Após a divulgação dos resultados da toxicologia, a viúva de Cornell reconheceu as descobertas do relatório. “Depois de tantos anos de sobriedade, este momento de terrível julgamento parece ter prejudicado e alterado completamente seu estado de espírito”, disse Vicky Karayiannis Cornell em um comunicado à People . “Algo claramente deu terrivelmente errado e meus filhos e eu estamos com o coração partido e arrasados porque este momento nunca pode ser retirado.”
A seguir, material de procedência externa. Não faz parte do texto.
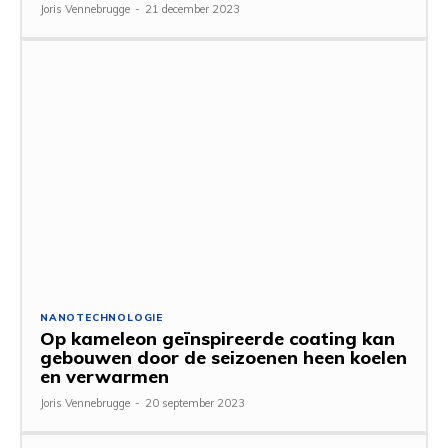
Joris Vennebrugge
-
21 december 2023
NANOTECHNOLOGIE
Op kameleon geïnspireerde coating kan
gebouwen door de seizoenen heen koelen
en verwarmen
Joris Vennebrugge
-
20 september 2023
Dr. Simon diz que não gosta de prescrever benzodiazepínicos (como Ativan) e barbitúricos (como butalbital) juntos, mas acrescenta que pode ter havido explicações razoáveis para o motivo pelo qual Cornell estava tomando os dois. E com base na combinação de drogas apenas no relatório de toxicologia, o Dr. Simon concorda com a conclusão da causa da morte do médico legista.
Será que essas drogas estão de alguma forma relacionadas ao seu enforcamento? O Dr. Simon acredita que eles podem ter diminuído as inibições de Cornell, “mas, novamente, eles não vão causar suicídio por si próprios”, acrescenta.